> **What you will do**: From the data below, return all lines holding the string "Bienvenue".

################

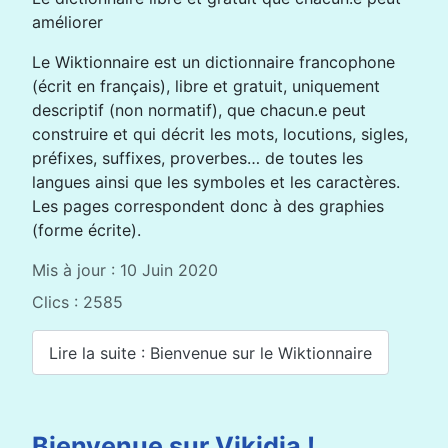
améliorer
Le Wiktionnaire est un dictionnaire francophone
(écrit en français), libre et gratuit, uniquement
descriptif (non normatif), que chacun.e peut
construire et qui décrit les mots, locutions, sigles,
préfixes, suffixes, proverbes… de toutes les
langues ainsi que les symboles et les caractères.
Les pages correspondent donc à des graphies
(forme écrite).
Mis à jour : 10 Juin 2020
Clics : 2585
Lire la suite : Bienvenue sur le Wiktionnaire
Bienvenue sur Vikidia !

################

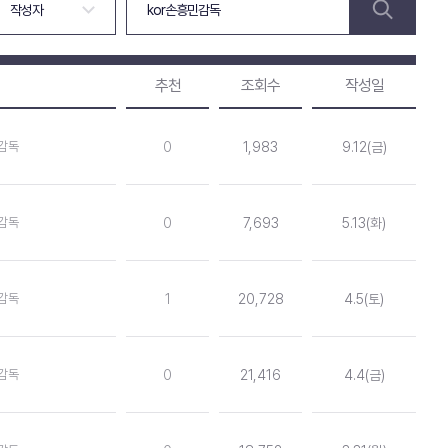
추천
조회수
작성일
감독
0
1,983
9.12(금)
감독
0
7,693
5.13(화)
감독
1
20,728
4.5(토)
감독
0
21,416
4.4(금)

################

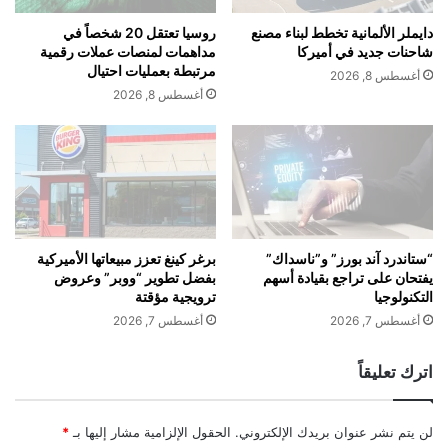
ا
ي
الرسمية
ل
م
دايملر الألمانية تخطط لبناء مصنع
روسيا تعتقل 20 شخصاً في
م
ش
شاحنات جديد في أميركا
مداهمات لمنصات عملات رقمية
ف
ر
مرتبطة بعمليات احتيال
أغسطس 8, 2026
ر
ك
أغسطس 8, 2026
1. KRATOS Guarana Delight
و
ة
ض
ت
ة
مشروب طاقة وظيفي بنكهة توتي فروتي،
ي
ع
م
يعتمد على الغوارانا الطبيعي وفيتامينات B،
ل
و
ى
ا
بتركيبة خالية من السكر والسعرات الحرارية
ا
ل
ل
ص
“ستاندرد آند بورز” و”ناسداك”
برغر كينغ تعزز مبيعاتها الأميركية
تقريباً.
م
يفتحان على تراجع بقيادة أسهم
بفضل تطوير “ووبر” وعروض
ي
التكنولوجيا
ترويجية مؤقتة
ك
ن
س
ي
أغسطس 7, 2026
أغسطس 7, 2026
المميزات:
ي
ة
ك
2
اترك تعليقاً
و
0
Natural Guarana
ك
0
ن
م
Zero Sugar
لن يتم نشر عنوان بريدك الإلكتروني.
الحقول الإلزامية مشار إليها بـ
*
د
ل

################

> **Response area**:
Lire la suite : Bienvenue sur le Wiktionnaire
Bienvenue sur Vikidia !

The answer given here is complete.